To our knowledge, our study is the first gene-specific study, which screened for associations of DNA methylation with 8-isoprostane levels. There is only one other similar study, which used a different biomarker of OS (derivatives of reactive oxygen metabolites (d-ROM)) and had a much smaller sample size (n = 99 in derivation set, n = 142 in validation set) [15]. In this epigenome-wide screening study, DNA methylation at cg10342304 (nucleoredoxin (NXN) gene) was associated with derivatives of reactive oxygen metabolites (d-ROM) and, moreover, significantly associated with overall cancer incidence [15]. A further study that measured DNA methylation in four oxidative stress-related genes identified a significant association of DNA methylation at one site in the promotor region of the 8-oxoguanine DNA glycosylase (OGG1) gene with overall cancer incidence and prostate cancer incidence [16]. However, the results were neither corrected for multiple testing nor validated in another sample. The choice of different OS biomarkers in these two studies may explain why we did not observe associations with DNA methylation at the NXN and the OGG1 gene.

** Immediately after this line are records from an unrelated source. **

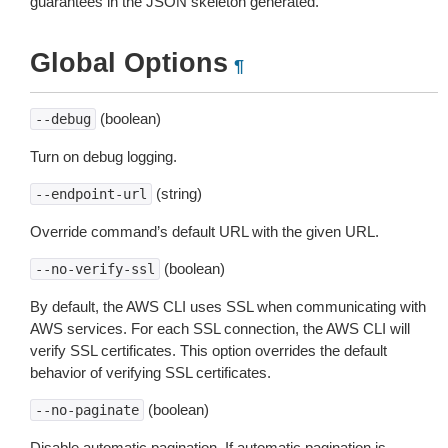
guarantees in the JSON skeleton generated.
Global Options
¶
(boolean)
--debug
Turn on debug logging.
(string)
--endpoint-url
Override command’s default URL with the given URL.
(boolean)
--no-verify-ssl
By default, the AWS CLI uses SSL when communicating with
AWS services. For each SSL connection, the AWS CLI will
verify SSL certificates. This option overrides the default
behavior of verifying SSL certificates.
(boolean)
--no-paginate
Disable automatic pagination. If automatic pagination is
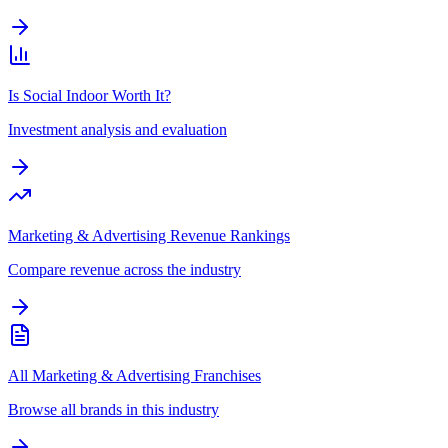
Is Social Indoor Worth It?
Investment analysis and evaluation
Marketing & Advertising Revenue Rankings
Compare revenue across the industry
All Marketing & Advertising Franchises
Browse all brands in this industry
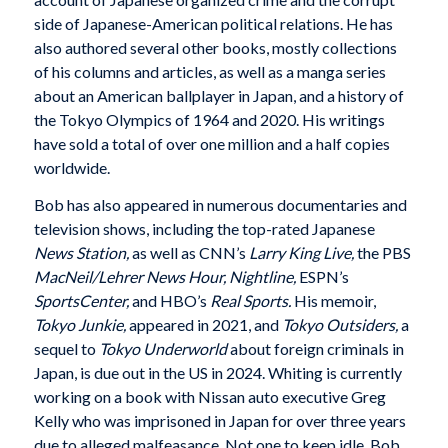
side of Japanese-American political relations. He has
also authored several other books, mostly collections
of his columns and articles, as well as a manga series
about an American ballplayer in Japan, and a history of
the Tokyo Olympics of 1964 and 2020. His writings
have sold a total of over one million and a half copies
worldwide.
Bob has also appeared in numerous documentaries and
television shows, including the top-rated Japanese
News Station,
as well as CNN’s
Larry King Live,
the PBS
MacNeil/Lehrer News Hour, Nightline,
ESPN’s
SportsCenter,
and HBO’s
Real Sports.
His memoir,
Tokyo Junkie,
appeared in 2021, and
Tokyo Outsiders,
a
sequel to
Tokyo Underworld
about foreign criminals in
Japan, is due out in the US in 2024. Whiting is currently
working on a book with Nissan auto executive Greg
Kelly who was imprisoned in Japan for over three years
due to alleged malfeasance. Not one to keep idle, Bob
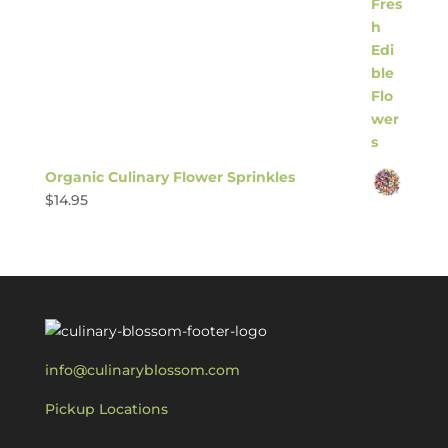
Organic Culinary Flower Sprinkles
$
14.95
info@culinaryblossom.com
Pickup Locations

Our analysis has a number of strengths. First, detailed information on a broad range of covariates enabled us to control for potential confounding as far as possible. Second, its prospective design for the cancer outcomes precluded reverse causality. Third, usage of almost complete cancer registry and mortality follow-up data excluded misclassification and non-response bias. Fourth, we performed the screening with OS and cancer-related genes identified in a systematic review. This hypothesis-based gene-specific approach has a higher statistical power than an epigenome-wide screening approach. Lastly, the 8-isoprostane molecule has proven long-term stability in frozen urine samples and is a reliable biomarker for OS [34]. Nevertheless, DNA methylation at cg25365794 (ALOXE3 gene) and cg08862778 (MTOR gene) may be useful in the future as biomarkers for long-term OS exposure because they may have a higher intra-individual stability time than urinary concentrations of 8-isoprostane.

However, several limitations of our analysis should be taken into account when interpreting the results. First, DNA methylation levels vary across tissue types [35] and whole blood DNA methylation can only reflect the overall methylation levels in leukocytes. Second, screening and validation sets were obtained from the same study population. Other studies are needed to corroborate our findings for the ALOXE3 and MTOR genes, to conduct gene expression analyses in multiple CpG sites in the promotor/CpG islands of these genes, and to find further CpG sites with OS-related DNA methylation. This may provide further insights into the mechanisms of OS-related cancer development and aging.

Conclusion

In this population-based cohort, DNA methylation at two CpG sites was associated with urinary 8-isoprostane levels. DNA methylation alterations at the identified CpG sites were associated with specific cancer outcomes. While the association between urinary 8-isoprostane levels and DNA methylation at the ALOXE3 gene may not be causal, the findings for MTOR gene methylation are biologically plausible. There might be a pathway of ROS-mediated PI3K/AKT/mTOR activation to breast cancer that is in part controlled by DNA demethylation in the promoter region of the MTOR gene.